Problem to work on →
Comb through the entries for "rechtstreeks" and pull out each line that holds it.

Recorded data:
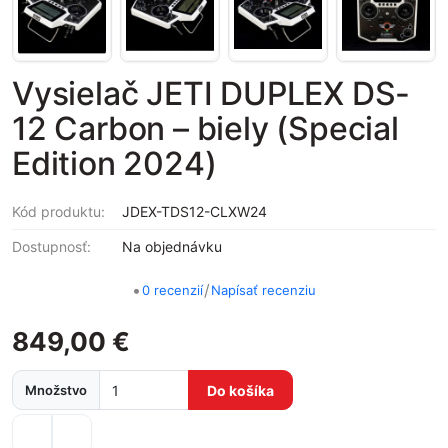
Vysielač JETI DUPLEX DS-
12 Carbon – biely (Special
Edition 2024)
Kód produktu:
JDEX-TDS12-CLXW24
Dostupnosť:
Na objednávku
•
/
0 recenzií
Napísať recenziu
849,00 €
Množstvo
Do košíka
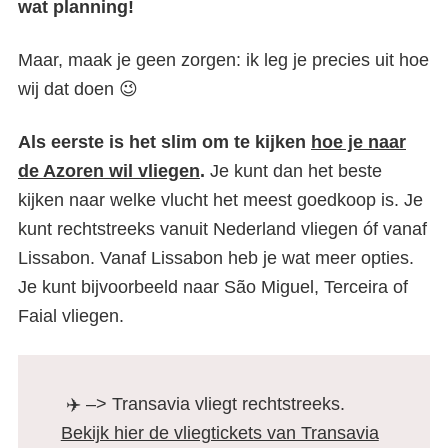
wat planning!
Maar, maak je geen zorgen: ik leg je precies uit hoe
wij dat doen 😉
Als eerste is het slim om te kijken
hoe je naar
de Azoren wil vliegen
.
Je kunt dan het beste
kijken naar welke vlucht het meest goedkoop is. Je
kunt rechtstreeks vanuit Nederland vliegen óf vanaf
Lissabon. Vanaf Lissabon heb je wat meer opties.
Je kunt bijvoorbeeld naar São Miguel, Terceira of
Faial vliegen.
✈️ –> Transavia vliegt rechtstreeks.
Bekijk hier de vliegtickets van Transavia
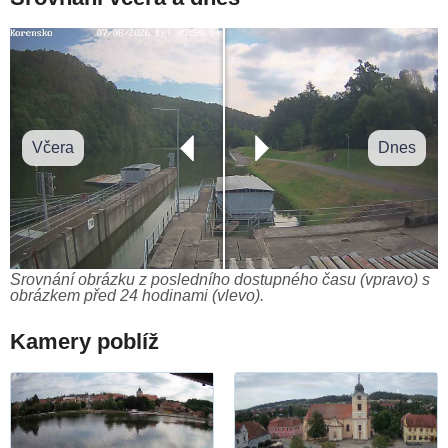
Včera
Dnes
Srovnání obrázku z posledního dostupného času (vpravo) s
obrázkem před 24 hodinami (vlevo).
Kamery poblíž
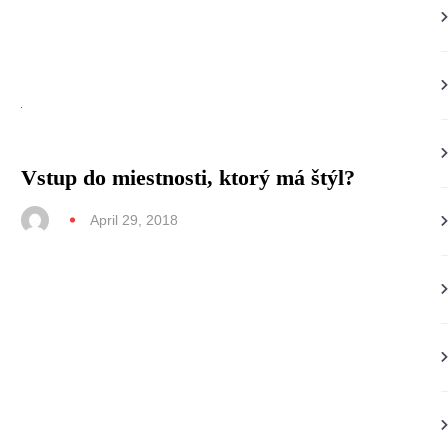
Vstup do miestnosti, ktorý má štýl?
April 29, 2018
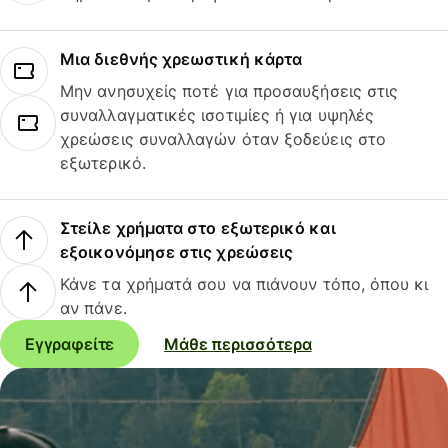
Μια διεθνής χρεωστική κάρτα
Μην ανησυχείς ποτέ για προσαυξήσεις στις
συναλλαγματικές ισοτιμίες ή για υψηλές
χρεώσεις συναλλαγών όταν ξοδεύεις στο
εξωτερικό.
Στείλε χρήματα στο εξωτερικό και
εξοικονόμησε στις χρεώσεις
Κάνε τα χρήματά σου να πιάνουν τόπο, όπου κι
αν πάνε.
Εγγραφείτε
Μάθε περισσότερα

Task answer →
kunt rechtstreeks vanuit Nederland vliegen óf vanaf
✈️ –> Transavia vliegt rechtstreeks.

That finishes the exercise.